A study on soil fertility management in the Highlands has found that natural fallow is still a best option for nutrient supply and productivity of kaukau or sweet potato. Findings from the three-year collaborative research have established that natural fallow of more than half a year old provided sufficient supply of crop nutrients for succeeding sweet potato cropping systems.
This biomass can efficiently provide nutrients when incorporated into the soil as organic material in compost mounds. However, this can be highly dependent on quality and quantity of the fallow biomass.
This was revealed during the final review of the project, Soil fertility management in the PNG Highlands for sweet potato based cropping systems, funded by the Australian Centre for International Agricultural Research (ACIAR). The review meeting was held in Goroka last month and was attended by project partners – ACIAR, NARI, Queensland University, Ramu Agri-Industries, Community Development Agency – Simbu, DPI Anglimp-South Waghi, and farmer representatives. The focus of the review was on soil fertility trials and training and extension activities.
The project was aimed at improving nutrient management options in sweet potato based cropping systems in the PNG Highlands. As such, the large Engan compost mound was exploited as an alternative nutrient management option.
Farmers engaged in the project acquired practical skills and knowledge by participating in the research. They also became good trainers for other farmers. Joseph Kuru, an innovative farmer from Eastern Highlands has coordinated well training and extension services on improved soil fertility practices. His training has extended to over 2500 farmers in Western Highlands, Jiwaka, Simbu and Eastern Highlands Provinces since 2008.

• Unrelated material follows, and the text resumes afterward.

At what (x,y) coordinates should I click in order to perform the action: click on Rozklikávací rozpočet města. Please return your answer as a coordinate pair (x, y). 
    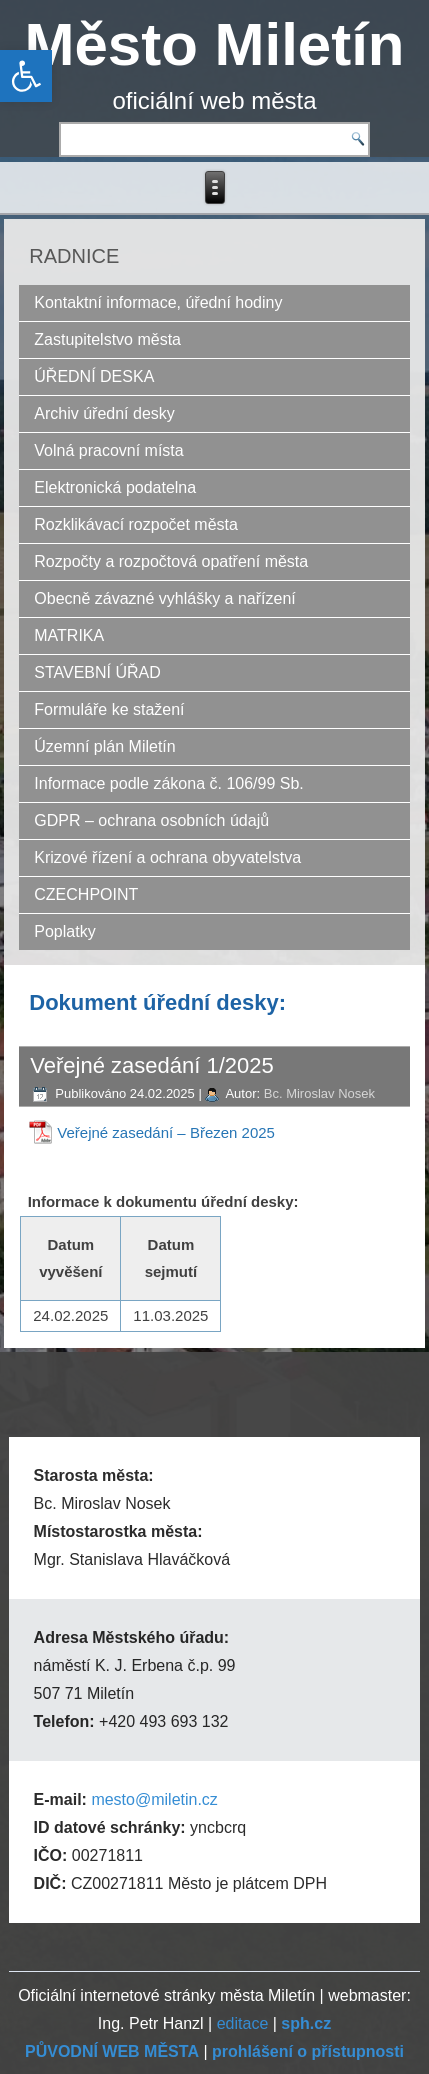     Looking at the image, I should click on (136, 524).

Trained farmers have taken the initiative to train others, through a multiplier effect, and more farmers are still expressing interest in hands-on training.
Farmers adopting the improved practices have made improved harvests. This has encouraged the incorporation of training in sweet potato processing for both human and livestock consumption to utilise surplus yield. This has been momentous in the Jiwaka Province.
During the review, a trip was organised to Keafu, Okapa to see what farmers are doing after receiving training in soil fertility management. The reviewing team were impressed to see the impact of utilizing improved management practices and to receive feedback from the farmers.